Какое счастье — беспечно идти по вагону, выбирая себе купе, попутчиков! Опустить окно, вдохнуть запах металла, пара, дыма. Там, наверху, стрелка легко перепрыгивает с одного деления на другое. Скоро поезд тронется. Вот и все, поехали. Мир пленников остался позади. Свежий ветер дул ему прямо в лицо. Прощай, Ева!
На границе у него дрогнуло сердце. Нет, Борель еще не успел напасть на след. Теперь поезд мчит уже по чужой земле. В легкие проникает новый воздух. Что, интересно, она делает в эту минуту? Поглаживает лепестки цветов, которые он ей послал? Пожимает плечами: «Как же он меня любит!»? Будет ждать звонка. Завтра начнет беспокоиться: неужели раб взбунтовался? В субботу позвонит ему сама. В воскресенье настанет ее черед искать его по всему Парижу. А в понедельник, когда придет почта, Борель вызовет двух инспекторов… И тут ей ничего не стоит сказать: преступник тот, кто сбежал…

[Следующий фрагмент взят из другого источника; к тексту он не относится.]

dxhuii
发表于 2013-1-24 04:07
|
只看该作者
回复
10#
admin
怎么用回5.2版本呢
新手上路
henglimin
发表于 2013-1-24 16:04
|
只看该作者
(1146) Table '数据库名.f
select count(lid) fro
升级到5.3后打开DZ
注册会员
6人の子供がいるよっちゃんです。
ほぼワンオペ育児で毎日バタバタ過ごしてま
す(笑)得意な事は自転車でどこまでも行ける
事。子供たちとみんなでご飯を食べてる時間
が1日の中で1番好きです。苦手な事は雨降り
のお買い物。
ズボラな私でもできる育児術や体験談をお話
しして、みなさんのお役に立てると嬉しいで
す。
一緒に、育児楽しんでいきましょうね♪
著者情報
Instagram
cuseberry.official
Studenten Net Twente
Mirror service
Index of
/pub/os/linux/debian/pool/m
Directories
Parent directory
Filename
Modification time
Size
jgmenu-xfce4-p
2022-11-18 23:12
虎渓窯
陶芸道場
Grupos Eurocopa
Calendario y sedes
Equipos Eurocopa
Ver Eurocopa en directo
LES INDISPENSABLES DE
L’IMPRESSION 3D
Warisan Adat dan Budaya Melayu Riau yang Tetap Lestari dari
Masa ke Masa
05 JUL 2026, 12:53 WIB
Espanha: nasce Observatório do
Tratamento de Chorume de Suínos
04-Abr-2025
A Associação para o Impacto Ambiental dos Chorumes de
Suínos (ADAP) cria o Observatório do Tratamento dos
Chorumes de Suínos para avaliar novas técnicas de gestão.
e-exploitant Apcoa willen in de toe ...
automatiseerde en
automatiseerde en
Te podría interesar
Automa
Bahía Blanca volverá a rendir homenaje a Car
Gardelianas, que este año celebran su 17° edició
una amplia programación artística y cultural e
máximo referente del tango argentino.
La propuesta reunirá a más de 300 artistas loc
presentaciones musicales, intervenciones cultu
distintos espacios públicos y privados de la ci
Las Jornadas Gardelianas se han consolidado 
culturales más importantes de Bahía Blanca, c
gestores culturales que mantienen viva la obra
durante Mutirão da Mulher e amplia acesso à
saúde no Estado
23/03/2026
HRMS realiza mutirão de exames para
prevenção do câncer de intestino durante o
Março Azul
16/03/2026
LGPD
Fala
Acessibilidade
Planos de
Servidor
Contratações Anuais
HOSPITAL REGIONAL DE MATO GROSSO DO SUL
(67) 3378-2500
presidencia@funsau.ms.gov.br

Лепра, чувствуя себя не в своей тарелке, пытался вновь обрести утраченную радость, рассматривая пейзаж за окном, прислушиваясь к мелодии, возникавшей в нем под стук колес. Но против воли он мысленно возвращался к этим четырем дням, которые выстроились перед ним в ряд, как препятствия на скаковом поле. Ему придется прыгать четыре раза, каждый раз все дальше и дальше, выше и выше. Видения! Видения! Уже долгие месяцы он не может от них избавиться. А ведь правда проста. Если его любовь действительно умерла, стоит ли обращать внимание на презрение Евы? Он не мог избавиться от этой мысли до самого Брюсселя, но так ничего и не решил. Снял номер в скромном отеле. О работе пока нечего и думать. Во всяком случае, до понедельника искать ее бессмысленно. Пока что лучше просто погулять по городу.